Poule au pot : la recette grand-mère maîtrisée comme un chef

Table des matières
Le dimanche où tout bascule
Dimanche midi. La marmite chante doucement sur le feu. L’odeur monte, rassurante, celle qui fait dire « ça sent bon chez toi ». La poule au pot, c’est ce plat de grand-mère qui traverse les générations sans prendre une ride. Sauf que voilà : entre nous, combien de fois avez-vous ouvert le couvercle pour découvrir un bouillon trouble comme de l’eau de vaisselle, une volaille qui part en lambeaux, des légumes en bouillie ?
Aujourd’hui, je vous donne la méthode pour réussir ce plat les yeux fermés. Un bouillon net, une volaille moelleuse qui se découpe sans s’effondrer, des légumes justes cuits. Pas de magie, juste trois repères à respecter : écumage système, feu doux continu, timing par phases.
Parce que bouillir une poule comme une soupe de cantine, non merci. On mérite mieux que ça.
Qu’est-ce que la poule au pot ?
La poule au pot, c’est une volaille entière mijotée dans un bouillon aromatisé avec légumes, servie avec sa sauce blanche. Un plat de cocotte qui traverse toute la cuisine française, d’Henri IV au bistrot du coin.
Ce qui fait la différence entre un plat réussi et un plat raté ? Le pilotage du feu.
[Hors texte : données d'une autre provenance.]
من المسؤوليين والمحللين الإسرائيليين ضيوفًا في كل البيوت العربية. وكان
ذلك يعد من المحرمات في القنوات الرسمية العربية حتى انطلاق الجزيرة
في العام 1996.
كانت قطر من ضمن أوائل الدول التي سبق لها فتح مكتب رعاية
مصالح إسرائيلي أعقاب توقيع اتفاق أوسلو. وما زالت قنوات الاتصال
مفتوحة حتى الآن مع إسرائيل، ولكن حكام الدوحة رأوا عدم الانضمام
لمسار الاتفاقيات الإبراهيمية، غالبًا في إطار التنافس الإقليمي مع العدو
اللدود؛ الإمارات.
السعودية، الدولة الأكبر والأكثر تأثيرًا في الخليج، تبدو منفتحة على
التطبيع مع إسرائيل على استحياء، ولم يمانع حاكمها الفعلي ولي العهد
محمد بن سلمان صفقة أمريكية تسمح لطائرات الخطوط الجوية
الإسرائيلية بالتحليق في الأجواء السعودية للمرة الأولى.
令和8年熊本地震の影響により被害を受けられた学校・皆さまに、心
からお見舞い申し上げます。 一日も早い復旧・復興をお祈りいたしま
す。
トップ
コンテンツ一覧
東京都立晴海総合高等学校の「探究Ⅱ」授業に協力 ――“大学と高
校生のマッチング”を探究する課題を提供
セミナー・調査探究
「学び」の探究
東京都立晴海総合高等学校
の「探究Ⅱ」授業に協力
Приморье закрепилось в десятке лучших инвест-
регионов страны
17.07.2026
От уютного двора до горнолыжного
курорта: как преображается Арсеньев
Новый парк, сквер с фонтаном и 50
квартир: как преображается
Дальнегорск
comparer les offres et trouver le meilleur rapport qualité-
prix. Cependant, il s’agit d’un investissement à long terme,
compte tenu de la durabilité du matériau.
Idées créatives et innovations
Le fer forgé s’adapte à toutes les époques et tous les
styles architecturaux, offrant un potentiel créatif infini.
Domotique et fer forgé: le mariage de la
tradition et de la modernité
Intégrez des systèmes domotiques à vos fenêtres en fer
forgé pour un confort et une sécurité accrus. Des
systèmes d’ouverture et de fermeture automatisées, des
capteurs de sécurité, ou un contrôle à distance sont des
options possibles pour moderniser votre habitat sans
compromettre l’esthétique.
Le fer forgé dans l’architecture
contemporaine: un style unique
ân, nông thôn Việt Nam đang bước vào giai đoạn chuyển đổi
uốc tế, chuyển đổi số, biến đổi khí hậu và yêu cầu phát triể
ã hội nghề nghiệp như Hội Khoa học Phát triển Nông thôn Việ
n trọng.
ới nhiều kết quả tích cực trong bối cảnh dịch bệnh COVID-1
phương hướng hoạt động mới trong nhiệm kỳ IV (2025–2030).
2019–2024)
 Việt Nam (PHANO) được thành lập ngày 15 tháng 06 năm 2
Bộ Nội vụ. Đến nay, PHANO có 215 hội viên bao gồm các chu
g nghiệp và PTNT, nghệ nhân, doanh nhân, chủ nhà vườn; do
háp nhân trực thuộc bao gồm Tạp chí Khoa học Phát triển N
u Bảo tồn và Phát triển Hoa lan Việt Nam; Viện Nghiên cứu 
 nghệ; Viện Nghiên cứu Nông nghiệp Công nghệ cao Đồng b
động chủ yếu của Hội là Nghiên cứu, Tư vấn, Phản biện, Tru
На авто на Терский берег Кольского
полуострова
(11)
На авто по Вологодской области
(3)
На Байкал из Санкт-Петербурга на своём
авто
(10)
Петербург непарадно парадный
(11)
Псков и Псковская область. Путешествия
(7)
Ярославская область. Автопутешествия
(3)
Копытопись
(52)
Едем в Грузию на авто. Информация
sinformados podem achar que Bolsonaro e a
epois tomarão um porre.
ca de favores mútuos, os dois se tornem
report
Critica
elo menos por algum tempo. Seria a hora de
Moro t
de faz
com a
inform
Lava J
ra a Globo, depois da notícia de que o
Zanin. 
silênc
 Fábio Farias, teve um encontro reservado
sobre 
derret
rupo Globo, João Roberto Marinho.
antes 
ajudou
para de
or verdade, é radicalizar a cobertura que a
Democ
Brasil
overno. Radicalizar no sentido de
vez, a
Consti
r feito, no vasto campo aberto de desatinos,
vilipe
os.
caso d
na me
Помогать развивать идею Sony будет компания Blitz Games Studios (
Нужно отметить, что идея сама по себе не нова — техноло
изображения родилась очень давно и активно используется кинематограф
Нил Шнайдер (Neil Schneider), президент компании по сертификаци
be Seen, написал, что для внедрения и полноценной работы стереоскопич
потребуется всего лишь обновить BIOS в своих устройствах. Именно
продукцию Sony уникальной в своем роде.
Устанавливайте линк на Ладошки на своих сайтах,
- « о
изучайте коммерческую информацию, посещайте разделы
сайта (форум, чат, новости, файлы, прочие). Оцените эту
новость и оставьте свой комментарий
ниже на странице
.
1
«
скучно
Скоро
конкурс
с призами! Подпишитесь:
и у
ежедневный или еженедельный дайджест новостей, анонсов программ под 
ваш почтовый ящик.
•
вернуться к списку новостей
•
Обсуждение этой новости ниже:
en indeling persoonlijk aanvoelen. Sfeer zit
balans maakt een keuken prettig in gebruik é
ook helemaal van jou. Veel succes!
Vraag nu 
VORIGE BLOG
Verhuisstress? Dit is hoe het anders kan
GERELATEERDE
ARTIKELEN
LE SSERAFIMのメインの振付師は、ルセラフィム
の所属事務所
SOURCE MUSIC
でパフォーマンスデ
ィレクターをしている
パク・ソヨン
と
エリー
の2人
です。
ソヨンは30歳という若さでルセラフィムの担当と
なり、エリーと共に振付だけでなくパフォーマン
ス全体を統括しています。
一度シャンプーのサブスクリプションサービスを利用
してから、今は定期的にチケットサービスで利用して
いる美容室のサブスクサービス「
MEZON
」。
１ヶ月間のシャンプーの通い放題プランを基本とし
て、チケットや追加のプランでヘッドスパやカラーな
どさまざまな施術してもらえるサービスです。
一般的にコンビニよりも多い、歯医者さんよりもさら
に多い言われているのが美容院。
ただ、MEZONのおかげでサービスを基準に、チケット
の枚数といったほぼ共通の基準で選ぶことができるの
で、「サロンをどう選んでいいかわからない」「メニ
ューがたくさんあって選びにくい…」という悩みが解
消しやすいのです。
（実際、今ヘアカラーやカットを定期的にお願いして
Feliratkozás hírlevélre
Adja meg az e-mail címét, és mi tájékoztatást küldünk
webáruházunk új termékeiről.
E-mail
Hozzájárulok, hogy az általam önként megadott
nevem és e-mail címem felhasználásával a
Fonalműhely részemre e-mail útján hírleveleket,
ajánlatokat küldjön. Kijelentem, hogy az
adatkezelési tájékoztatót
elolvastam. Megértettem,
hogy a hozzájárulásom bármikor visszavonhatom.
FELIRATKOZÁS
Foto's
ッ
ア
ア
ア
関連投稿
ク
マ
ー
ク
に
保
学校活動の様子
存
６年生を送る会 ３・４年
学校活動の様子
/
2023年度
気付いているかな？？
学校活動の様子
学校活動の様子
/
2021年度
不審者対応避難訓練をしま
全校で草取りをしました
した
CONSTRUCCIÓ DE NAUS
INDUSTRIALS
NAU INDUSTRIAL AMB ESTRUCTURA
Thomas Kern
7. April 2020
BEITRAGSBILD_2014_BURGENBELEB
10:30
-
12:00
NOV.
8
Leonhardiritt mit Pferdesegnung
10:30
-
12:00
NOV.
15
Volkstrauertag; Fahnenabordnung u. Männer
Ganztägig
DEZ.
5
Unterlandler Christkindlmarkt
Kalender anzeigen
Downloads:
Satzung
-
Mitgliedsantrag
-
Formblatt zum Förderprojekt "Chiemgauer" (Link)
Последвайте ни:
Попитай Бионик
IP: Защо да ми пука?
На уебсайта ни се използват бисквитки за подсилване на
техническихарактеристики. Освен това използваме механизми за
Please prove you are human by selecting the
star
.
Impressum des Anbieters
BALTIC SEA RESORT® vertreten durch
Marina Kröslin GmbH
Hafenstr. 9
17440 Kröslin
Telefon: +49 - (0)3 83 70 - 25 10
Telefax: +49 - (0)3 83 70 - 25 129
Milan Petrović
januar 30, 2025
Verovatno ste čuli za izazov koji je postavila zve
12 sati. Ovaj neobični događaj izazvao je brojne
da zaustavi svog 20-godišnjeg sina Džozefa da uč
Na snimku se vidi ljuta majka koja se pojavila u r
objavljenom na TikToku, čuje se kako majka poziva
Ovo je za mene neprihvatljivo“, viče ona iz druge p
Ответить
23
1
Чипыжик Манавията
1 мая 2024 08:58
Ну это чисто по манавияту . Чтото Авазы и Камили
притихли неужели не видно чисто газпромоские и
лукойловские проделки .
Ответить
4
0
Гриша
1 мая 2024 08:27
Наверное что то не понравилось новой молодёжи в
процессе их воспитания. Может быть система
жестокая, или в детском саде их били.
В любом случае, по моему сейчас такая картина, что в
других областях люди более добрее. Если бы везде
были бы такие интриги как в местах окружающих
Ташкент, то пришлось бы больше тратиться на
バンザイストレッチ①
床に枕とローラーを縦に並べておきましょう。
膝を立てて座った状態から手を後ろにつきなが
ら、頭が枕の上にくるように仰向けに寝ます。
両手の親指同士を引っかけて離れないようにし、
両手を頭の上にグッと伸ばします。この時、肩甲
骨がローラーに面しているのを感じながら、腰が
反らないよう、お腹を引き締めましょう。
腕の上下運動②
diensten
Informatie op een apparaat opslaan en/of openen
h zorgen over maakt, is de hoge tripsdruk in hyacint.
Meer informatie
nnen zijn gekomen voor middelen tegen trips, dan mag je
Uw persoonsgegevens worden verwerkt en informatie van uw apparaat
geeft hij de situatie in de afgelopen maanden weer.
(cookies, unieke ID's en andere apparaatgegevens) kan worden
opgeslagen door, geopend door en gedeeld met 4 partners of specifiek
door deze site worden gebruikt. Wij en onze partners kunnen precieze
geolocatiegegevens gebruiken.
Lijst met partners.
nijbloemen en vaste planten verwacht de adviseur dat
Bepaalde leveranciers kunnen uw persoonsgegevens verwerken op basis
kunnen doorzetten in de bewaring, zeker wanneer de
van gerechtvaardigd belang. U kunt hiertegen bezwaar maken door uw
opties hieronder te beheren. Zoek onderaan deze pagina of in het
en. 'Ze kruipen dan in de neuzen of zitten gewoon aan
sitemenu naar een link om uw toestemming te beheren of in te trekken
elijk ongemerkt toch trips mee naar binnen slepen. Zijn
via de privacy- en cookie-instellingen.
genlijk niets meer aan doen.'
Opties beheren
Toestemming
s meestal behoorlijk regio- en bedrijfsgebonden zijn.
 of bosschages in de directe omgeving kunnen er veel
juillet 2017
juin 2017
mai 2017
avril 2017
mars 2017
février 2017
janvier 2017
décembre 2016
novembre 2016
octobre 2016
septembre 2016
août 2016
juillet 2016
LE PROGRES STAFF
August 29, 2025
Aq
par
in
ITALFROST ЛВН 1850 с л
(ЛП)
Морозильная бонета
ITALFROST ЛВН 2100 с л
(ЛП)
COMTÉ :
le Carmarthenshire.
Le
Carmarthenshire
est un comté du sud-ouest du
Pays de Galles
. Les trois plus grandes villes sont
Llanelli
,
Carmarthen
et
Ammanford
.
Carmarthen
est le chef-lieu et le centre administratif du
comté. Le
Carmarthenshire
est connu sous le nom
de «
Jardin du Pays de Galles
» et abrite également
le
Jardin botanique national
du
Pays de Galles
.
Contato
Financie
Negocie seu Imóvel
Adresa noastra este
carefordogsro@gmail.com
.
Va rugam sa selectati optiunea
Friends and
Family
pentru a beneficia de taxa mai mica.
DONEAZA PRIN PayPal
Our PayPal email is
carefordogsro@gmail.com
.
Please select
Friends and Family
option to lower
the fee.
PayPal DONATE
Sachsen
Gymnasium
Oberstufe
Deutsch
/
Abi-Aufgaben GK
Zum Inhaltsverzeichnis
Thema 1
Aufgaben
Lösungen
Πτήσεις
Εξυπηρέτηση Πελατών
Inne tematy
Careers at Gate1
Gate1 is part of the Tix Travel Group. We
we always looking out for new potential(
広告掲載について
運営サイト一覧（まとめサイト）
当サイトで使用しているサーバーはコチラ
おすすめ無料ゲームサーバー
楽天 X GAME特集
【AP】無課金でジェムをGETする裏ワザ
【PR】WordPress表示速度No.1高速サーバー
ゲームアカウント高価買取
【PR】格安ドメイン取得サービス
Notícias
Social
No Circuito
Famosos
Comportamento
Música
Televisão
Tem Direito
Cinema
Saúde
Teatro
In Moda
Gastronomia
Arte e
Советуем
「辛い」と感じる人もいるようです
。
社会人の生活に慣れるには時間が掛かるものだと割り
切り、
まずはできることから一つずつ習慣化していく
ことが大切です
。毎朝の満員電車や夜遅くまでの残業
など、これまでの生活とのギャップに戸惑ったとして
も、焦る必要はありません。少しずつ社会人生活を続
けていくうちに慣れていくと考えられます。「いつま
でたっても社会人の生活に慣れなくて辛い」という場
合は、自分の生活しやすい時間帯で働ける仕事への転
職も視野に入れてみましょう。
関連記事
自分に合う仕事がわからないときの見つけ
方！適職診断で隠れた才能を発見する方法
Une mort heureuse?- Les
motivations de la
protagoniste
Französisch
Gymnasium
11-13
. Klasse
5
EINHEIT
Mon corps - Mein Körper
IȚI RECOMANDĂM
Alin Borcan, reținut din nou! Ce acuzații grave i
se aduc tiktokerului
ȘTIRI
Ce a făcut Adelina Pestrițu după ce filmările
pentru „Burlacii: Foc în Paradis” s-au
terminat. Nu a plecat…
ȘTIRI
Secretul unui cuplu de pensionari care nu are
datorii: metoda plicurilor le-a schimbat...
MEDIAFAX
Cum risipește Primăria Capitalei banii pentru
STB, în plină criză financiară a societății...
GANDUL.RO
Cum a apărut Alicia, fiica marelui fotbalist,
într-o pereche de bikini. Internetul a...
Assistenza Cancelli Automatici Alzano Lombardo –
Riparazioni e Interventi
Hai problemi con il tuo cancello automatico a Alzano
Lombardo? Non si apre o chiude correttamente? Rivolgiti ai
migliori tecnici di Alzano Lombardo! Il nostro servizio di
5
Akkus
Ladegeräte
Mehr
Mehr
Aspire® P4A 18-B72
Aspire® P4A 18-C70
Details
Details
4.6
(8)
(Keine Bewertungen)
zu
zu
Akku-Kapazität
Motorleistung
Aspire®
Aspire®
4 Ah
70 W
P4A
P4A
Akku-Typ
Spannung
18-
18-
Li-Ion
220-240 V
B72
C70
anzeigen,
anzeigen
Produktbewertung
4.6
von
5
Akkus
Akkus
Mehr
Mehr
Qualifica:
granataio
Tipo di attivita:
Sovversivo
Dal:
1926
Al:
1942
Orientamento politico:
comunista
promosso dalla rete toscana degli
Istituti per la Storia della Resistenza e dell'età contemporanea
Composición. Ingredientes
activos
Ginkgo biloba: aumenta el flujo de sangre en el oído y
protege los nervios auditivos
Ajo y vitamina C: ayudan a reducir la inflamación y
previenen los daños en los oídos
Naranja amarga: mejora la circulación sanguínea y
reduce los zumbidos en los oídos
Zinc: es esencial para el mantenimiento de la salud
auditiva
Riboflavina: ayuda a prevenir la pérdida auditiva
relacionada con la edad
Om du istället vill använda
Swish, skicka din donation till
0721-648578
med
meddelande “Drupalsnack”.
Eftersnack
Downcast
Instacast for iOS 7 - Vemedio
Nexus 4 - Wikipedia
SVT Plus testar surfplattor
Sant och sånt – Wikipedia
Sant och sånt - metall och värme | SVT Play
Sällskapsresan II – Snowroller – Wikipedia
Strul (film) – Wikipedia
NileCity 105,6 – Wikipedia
Trop fort, la viande sèche et le bouillon devient laiteux. Trop faible, la cuisson traîne et les saveurs n’infusent pas. Entre les deux, le frémissement : cet état où deux à trois bulles remontent lentement à la surface, accompagnées d’un léger murmure. C’est là que tout se joue.
L’écumage, ensuite. Cette mousse grisâtre qui monte en début de cuisson, c’est ce qui trouble votre bouillon si vous la laissez. Trente minutes d’écumage régulier, toutes les cinq à dix minutes, jusqu’à ce que le bouillon soit franchement clair. Pas négociable.
Enfin, le timing des légumes. Carottes et navets d’abord, poireaux et céleri ensuite. Chaque légume a son moment d’entrée en scène. Respectez ça, et vous aurez des légumes justes cuits, pas de la purée.
POURQUOI ça change tout : Parce qu’un plat mijoté, ce n’est pas jeter tout dans une marmite et espérer. C’est piloter, ajuster, respecter les phases. C’est ça, cuisiner comme un chef, pas au petit bonheur la chance.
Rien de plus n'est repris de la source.